Однако сон ее оказался недолгим. Как только забрезжил рассвет, она снова открыла глаза. Поезд плавно покачивался, и это было такое приятное ощущение, что хотелось ехать долго-долго, и чтоб вообще не было никаких станций. Свесила голову вниз и увидела, что все еще спят. На столе веером лежали три паспорта, стояли пустые бутылки, и лежала одна картофелина в жирном целлофановом пакете. Ира приоткрыла шторку, в надежде увидеть зеленеющие поля, и на секунду зажмурилась, думая, что это мираж – насколько хватало глаз простиралась бескрайняя снежная равнина. Ни кустика, ни деревца, ни прогалинки, только снег, и лишь у самого горизонта брели три черные одинокие фигуры в высоких шапках. Она не могла рассмотреть, мужчины это были или женщины, но брели они печально и уныло; брели в никуда, потому что даже из окна поезда не виделось никакого человеческого жилья.
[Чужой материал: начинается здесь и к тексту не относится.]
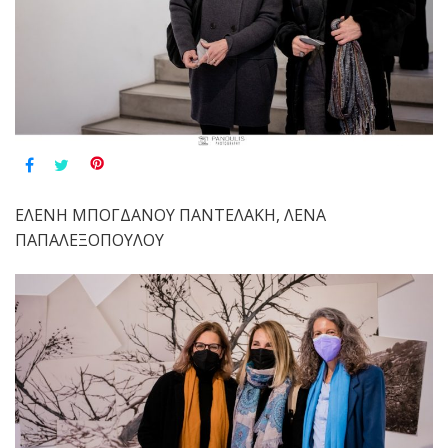
ΕΛΕΝΗ ΜΠΟΓΔΑΝΟΥ ΠΑΝΤΕΛΑΚΗ, ΛΕΝΑ
ΠΑΠΑΛΕΞΟΠΟΥΛΟΥ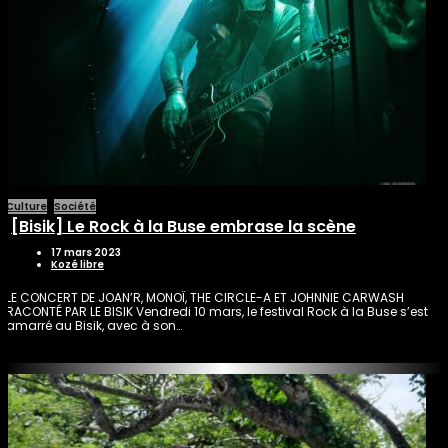
Culture
Société
[Bisik] Le Rock à la Buse embrase la scène
17 mars 2023
Kozé libre
LE CONCERT DE JOAN’R, MONOÏ, THE CIRCLE-A ET JOHNNIE CARWASH
RACONTÉ PAR LE BISIK Vendredi 10 mars, le festival Rock à la Buse s’est
amarré au Bisik, avec à son…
Зрелище показалось настолько ошеломляющим, что Ира непроизвольно прикрыла ладонью рот, чтоб не вскрикнуть. Первая мысль была, что поезд развернули, и он едет обратно в Москву, но такого же не могло быть!.. Она смотрела на первый в своей жизни румынский пейзаж, пребывая в ужасе и полной растерянности, а поезд уносился вперед – фигуры скрылись из вида, и перед глазами по-прежнему растилась замерзшая пустыня, которую тем, несчастным еще предстояло пройти.
Утро не принесло Вале ничего нового и неожиданного. Она выспалась и лежала, лениво щурясь от яркого солнца, заглядывавшего в окно. Потянулась. Первые минуты после пробуждения всегда самые сладостные – сознание еще не включилось в обычный ритм, связанный с решением насущных проблем, с переживаниями, оставшимися со вчерашнего дня и прочей житейской галиматьей, заполняющей наше существование. Было так хорошо просто лежать, ощущая себя заново родившейся для того, чтоб наслаждаться жизнью.
Тем не менее, она все-таки вылезла из-под одеяла. С касанием пола, стали медленно возвращаться события вчерашнего дня, но сейчас они не имели такой мрачной окраски. Валя совершенно не чувствовала себя сумасшедшей, и ей сделалось смешно оттого, что она могла так о себе подумать.